Visto che non ritenevo "Favolacce" un capolavoro, ma un buon secondo film, forse un po' troppo alla moda, che prendeva qua e là dal cinema sudamericano da festival, non sono rimasto deluso da "America latina".
Anzi. Mi sembra tecnicamente e artisticamente superiore al precedente, con la musica dei mitici Verdena, la fotografia di Paolo Carnera, il montaggio di Walter Fasano.
Ma in sala ho sentito un certo disappunto e temo recensioni poco positive dei fofiani delusi.
Ma davvero non vedo tanta differenza tra i due, anzi i tre loro film, a parte il fatto che i fratelli sono oggi più professionali ma meno freschi di qualche anno fa.

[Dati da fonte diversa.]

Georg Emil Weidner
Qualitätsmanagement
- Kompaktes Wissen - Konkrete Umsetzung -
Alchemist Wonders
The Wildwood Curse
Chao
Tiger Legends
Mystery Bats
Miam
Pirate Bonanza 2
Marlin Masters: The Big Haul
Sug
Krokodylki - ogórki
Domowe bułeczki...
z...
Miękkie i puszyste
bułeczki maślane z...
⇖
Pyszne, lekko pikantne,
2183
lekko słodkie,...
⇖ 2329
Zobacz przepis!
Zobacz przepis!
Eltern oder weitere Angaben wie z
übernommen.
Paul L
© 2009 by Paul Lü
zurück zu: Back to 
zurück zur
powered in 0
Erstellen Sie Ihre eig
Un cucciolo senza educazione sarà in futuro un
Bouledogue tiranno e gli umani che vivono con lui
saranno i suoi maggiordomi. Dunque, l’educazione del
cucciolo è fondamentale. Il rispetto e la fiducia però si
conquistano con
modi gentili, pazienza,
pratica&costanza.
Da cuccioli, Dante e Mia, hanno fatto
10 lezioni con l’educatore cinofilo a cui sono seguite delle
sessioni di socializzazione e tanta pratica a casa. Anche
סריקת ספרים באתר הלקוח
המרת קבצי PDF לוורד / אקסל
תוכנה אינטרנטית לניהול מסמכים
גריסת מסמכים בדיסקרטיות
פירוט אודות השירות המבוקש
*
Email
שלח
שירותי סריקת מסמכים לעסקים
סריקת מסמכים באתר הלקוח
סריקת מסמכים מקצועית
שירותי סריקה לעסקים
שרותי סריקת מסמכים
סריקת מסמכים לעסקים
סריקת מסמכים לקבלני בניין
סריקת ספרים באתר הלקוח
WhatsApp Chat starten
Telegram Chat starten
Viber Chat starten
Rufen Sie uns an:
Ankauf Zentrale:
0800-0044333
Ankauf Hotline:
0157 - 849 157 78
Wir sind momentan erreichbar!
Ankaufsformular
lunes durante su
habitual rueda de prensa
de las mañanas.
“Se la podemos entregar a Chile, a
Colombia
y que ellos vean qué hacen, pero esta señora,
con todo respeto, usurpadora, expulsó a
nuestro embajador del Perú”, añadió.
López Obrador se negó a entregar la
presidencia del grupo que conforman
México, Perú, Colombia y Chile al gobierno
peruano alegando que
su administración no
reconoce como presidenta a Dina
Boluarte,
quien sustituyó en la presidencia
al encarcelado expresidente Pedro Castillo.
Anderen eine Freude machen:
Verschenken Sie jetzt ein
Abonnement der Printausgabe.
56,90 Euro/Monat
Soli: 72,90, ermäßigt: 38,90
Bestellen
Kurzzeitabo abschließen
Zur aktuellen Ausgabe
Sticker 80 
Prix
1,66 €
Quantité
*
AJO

Anche qui troviamo Elio Germano come pater familias in crisi in una sorta di assurda villa dalle parti di Latina, dove vive con la moglie e le due belle figlie.
Ricco dentista del posto dovrebbe vivere una vita tranquilla. Ma capiamo subito che non è così.

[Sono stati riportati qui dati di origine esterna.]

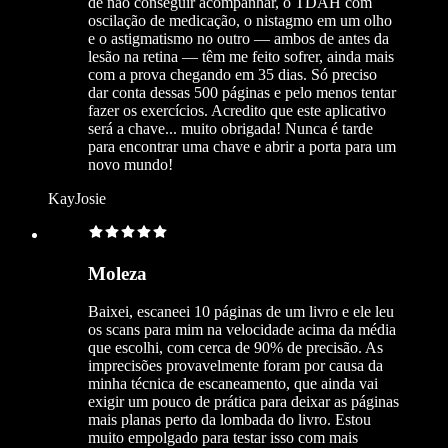
de não conseguir acompanhar, o TDAH com
oscilação de medicação, o nistagmo em um olho
e o astigmatismo no outro — ambos de antes da
lesão na retina — têm me feito sofrer, ainda mais
com a prova chegando em 35 dias. Só preciso
dar conta dessas 500 páginas e pelo menos tentar
fazer os exercícios. Acredito que este aplicativo
será a chave... muito obrigada! Nunca é tarde
para encontrar uma chave e abrir a porta para um
novo mundo!
KayJosie
Moleza
Baixei, escaneei 10 páginas de um livro e ele leu
os scans para mim na velocidade acima da média
que escolhi, com cerca de 90% de precisão. As
imprecisões provavelmente foram por causa da
minha técnica de escaneamento, que ainda vai
exigir um pouco de prática para deixar as páginas
mais planas perto da lombada do livro. Estou
muito empolgado para testar isso com mais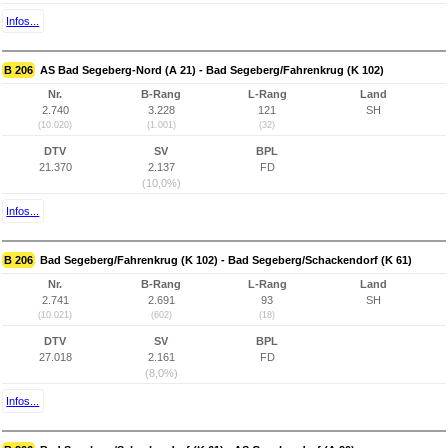
Infos...
B 206
AS Bad Segeberg-Nord (A 21) - Bad Segeberg/Fahrenkrug (K 102)
Nr.
B-Rang
L-Rang
Land
2.740
3.228
121
SH
(10.020)
(1.001)
(32)
DTV
SV
BPL
21.370
2.137
FD
(10,0%)
Infos...
B 206
Bad Segeberg/Fahrenkrug (K 102) - Bad Segeberg/Schackendorf (K 61)
Nr.
B-Rang
L-Rang
Land
2.741
2.691
93
SH
(10.021)
(602)
(18)
DTV
SV
BPL
27.018
2.161
FD
(8,0%)
Infos...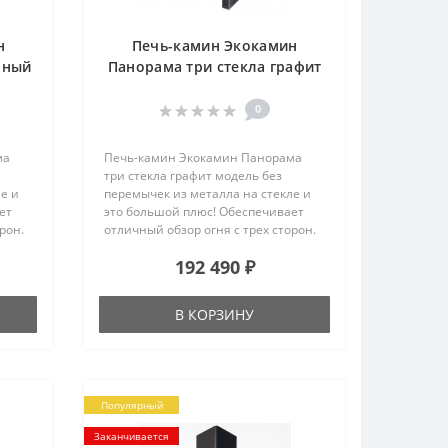
н
Печь-камин Экокамин
рный
Панорама три стекла графит
0
ма
Печь-камин Экокамин Панорама
три стекла графит модель без
е и
перемычек из металла на стекле и
ет
это большой плюс! Обеспечивает
рон.
отличный обзор огня с трех сторон.
Печь без проблем обогреет
192 490 ₽
100
загородный дом площадью до 100
йным
кв. метров и станет его достойным
камин
украшением. Печь-камин Экокамин
В КОРЗИНУ
Панорама три
й
стекла графит благодаря своей
жн..
универсальной конструкции..
Популярный
Заканчивается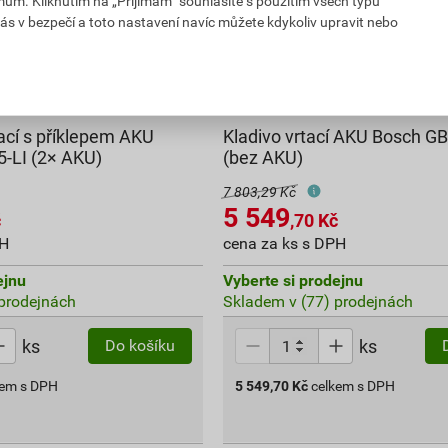
mům. Kliknutím na „Přijímám“ souhlasíte s použitím všech typů
ás v bezpečí a toto nastavení navíc můžete kdykoliv upravit nebo
ací s příklepem AKU
Kladivo vrtací AKU Bosch G
-LI (2× AKU)
(bez AKU)
7 803,29 Kč
5 549
č
,70
Kč
PH
cena za ks s DPH
ejnu
Vyberte si prodejnu
prodejnách
Skladem v (77) prodejnách
ks
ks
Do košíku
kem s DPH
5 549,70
Kč
celkem s DPH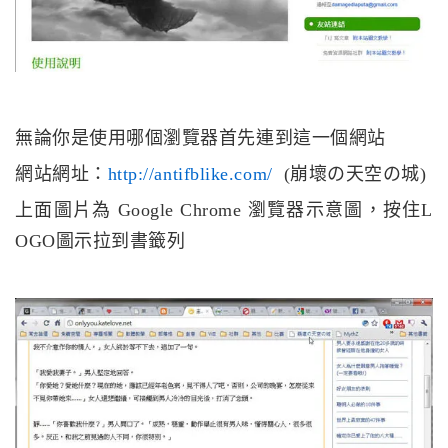
無論你是使用哪個瀏覽器首先連到這一個網站
網站網址：
http://antifblike.com/
(崩壞の天空の城)
上面圖片為 Google Chrome 瀏覽器示意圖，按住L
OGO圖示拉到書籤列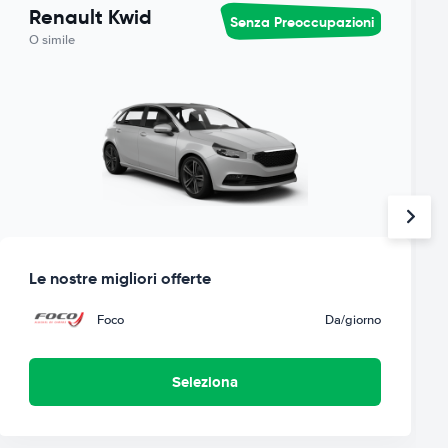
Renault Kwid
Senza Preoccupazioni
O simile
Le nostre migliori offerte
Foco
Da
/giorno
Seleziona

FRATELLI DINNOCENZO - AMERICA LATINA
Perché anche qui, come in "Favolacce", gli orrori degli ultimi vent'anni di vita italiani, orrori tangibili a cominciare da quelli dell'edilizia residenziale, prendono vita come in un film di vampiri in un maniero tenebroso dove non capiamo se gli occupanti siano demoni o martiri o tutte e due le cose. E se il malessere nasca dal posto o viceversa.
Capiamo presto che il dentista ha un problema di memoria, ha un problema con un amico, Simone, che sembra la sua copia, con cui va a bere ogni tanto, ha problemi col vecchio padre Massimiliano Wertmuller, e soprattutto ha problemi con qualcosa di inaspettato come una ragazza legata in cantina. Chi è? Chi c'è l'ha messa? Da quanto tempo sta lì?
Se le vostre aspettative non sono quelle del capolavoro del cinema italiano "in stato di grazia"(non lo è proprio, mi sembra), vedrete "America latina" come un ottimo film molto dark su un modello di cinema sudamericano o coreano o sub garroniano da festival e troverete Germano bravissimo. Che è forse la lettura più giusta.
E posiziona i D'Innocenzo tra i registi più moderni e interessanti di questi ultimi anni. Se vi aspettavate il capolavoro sarete delusi. Ma rimane un buon film. E la musica dei Verdena è una grande sorpresa. E dei cinque film italiani in concorso, forse non è ilmigliore, ma certo è quello più contemporaneo.